Lack of mutations in epithelial sodium channel beta-subunit gene in human subjects with hypertension

Objective To investigate a possible role for mutations of the epithelial sodium channel in patients with essential hypertension. Design A cross-sectional study screening essential hypertension patients and normotensive controls for the presence of a genetic abnormality in the epithelial sodium channel beta-subunit in the Japanese population. Setting An institutional teaching hospital. Patients and participants Ninety Japanese patients with essential hypertension and 51 normotensive controls were investigated.
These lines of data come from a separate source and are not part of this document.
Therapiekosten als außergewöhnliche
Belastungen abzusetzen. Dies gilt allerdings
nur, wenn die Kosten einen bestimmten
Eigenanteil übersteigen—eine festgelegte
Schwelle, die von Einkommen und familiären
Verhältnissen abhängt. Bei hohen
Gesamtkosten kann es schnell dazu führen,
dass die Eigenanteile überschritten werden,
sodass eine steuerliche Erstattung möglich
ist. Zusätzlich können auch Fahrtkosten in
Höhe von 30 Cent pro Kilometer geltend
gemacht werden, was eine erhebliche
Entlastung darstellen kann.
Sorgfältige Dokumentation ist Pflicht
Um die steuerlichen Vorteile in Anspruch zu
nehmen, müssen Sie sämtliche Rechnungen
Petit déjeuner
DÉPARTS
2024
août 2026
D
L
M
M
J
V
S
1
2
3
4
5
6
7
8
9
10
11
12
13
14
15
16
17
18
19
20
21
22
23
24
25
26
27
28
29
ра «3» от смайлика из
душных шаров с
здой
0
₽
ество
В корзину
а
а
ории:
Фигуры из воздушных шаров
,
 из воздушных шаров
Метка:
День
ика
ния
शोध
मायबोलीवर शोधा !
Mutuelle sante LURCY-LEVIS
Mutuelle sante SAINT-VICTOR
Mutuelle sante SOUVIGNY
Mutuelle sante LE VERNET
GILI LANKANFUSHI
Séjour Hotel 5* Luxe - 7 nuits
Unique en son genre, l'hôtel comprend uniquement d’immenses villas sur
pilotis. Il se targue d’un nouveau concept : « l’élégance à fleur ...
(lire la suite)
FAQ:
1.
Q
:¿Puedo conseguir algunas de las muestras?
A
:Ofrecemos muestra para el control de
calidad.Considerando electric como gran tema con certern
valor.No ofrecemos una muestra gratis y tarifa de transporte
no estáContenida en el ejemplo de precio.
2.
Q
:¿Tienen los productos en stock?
The hypertensive patients were consecutive samples from our hypertension clinics. It was required that they had had a previous history of systolic blood pressure higher than 160 mmHg or diastolic higher than 95 mmHg. Secondary hypertension was excluded by clinical presentation or appropriate laboratory examinations. Normotensive subjects were patients visiting our outpatient clinics without evidence or a history of hypertension, It was required that they had systolic blood pressures less than 160 mmHg and diastolic blood pressures less than 90 mmHg, and that they were aged above 60 years. Interventions Genomic DNA from each subject was purified from whole blood and was used as the template for polymerase chain reaction amplification of the carboxyterminal portion of the epithelial sodium channel beta-subunit. Amplified DNA segments were screened for genetic mutations by direct sequencing. Main outcome measure Genetic mutations of the epithelial sodium channel beta-subunit. Results No significant genetic mutation was detected in any of the hypertensive and normotensive subjects, except for a polymorphism found in three subjects (two hypertensives and one normotensive). Conclusion Mutations of the carboxy-terminal portion of the epithelial sodium channel beta-subunit were not identified in an unselected cohort of patients with essential hypertension from the Japanese community.